La série est très centrée sur Claire (Sarah Hay), personnage troublant et magnétique, parfois un peu trop. Au début, j’ai vraiment adhéré au mystère porté par cette héroïne sensible, et par la suite j’ai trouvé audacieux le renversement de perspective qui nous la révèle plus complice que simplement victime du secret familial qui la hante. Malheureusement la fin de la série tend à revenir au schéma initial identifiant la gentille et le méchant de l’histoire, ce qui m’a déçue, notamment pour le personnage de Bryan (Josh Helman), qui gagnait à n’être pas seulement effrayant tel qu’il peut apparaître d’emblée.

Concernant les membres du corps de ballet, ils ont chacun forces et faiblesses mais aucun ne peut incarner une ligne éthique tant la rivalité et la mégalomanie font rage.
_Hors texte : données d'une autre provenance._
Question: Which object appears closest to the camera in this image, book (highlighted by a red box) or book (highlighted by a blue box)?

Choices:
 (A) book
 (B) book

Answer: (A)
J’ai cependant eu une préférence dès le début (qui ne s’est pas démentie) pour Daphné (Raychel Diane Weiner). Très à l’aise dans son corps et assumant son statut de gosse de riche, la jeune femme fait office de bonne camarade dans la troupe, dénotant par sa franchise. Et si elle intrigue elle aussi pour obtenir une promotion, elle finit par prouver par son travail qu’elle l’a méritée.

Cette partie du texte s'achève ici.